Stored data entries:
───

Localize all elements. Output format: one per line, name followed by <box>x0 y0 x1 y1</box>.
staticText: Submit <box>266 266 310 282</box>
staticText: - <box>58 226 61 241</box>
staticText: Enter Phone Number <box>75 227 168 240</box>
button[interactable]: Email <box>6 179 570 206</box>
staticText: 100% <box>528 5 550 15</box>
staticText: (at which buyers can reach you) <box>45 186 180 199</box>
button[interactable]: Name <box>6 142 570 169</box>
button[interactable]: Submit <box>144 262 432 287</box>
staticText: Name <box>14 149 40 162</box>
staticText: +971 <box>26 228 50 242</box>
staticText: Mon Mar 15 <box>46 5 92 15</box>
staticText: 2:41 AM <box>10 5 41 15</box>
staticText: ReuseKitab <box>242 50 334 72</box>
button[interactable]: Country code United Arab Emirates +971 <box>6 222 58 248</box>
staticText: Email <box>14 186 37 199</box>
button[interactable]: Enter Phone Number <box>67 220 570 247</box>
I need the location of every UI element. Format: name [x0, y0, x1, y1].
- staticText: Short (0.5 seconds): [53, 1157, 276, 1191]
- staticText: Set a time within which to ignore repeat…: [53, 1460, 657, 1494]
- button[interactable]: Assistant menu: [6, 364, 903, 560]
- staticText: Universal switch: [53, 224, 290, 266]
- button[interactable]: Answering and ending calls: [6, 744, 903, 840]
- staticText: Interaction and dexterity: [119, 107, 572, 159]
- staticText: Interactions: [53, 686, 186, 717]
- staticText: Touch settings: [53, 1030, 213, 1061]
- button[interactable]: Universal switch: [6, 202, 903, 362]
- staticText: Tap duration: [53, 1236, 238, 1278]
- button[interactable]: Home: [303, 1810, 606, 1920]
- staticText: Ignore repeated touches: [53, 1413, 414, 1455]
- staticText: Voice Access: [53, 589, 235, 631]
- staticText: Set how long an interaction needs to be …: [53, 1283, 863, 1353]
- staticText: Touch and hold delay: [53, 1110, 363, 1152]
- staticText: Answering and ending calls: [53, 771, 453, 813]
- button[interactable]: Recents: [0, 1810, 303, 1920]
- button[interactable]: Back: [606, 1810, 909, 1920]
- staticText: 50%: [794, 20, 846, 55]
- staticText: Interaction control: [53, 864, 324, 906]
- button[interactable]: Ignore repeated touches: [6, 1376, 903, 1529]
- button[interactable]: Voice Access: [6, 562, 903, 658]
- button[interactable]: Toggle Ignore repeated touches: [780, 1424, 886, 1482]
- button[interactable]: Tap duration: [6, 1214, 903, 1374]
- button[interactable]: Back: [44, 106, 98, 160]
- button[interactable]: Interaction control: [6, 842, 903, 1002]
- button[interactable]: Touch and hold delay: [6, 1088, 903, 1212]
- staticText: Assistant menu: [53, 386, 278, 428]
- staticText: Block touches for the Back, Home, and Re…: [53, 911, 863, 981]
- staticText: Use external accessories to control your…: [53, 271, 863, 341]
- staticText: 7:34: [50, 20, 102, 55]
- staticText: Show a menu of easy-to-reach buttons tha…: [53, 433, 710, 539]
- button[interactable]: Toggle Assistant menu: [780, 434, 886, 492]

───

When a line in the records above contains the word "Assistant", copy it.

ANSWER TO THIS TASK:
- button[interactable]: Assistant menu: [6, 364, 903, 560]
- staticText: Assistant menu: [53, 386, 278, 428]
- button[interactable]: Toggle Assistant menu: [780, 434, 886, 492]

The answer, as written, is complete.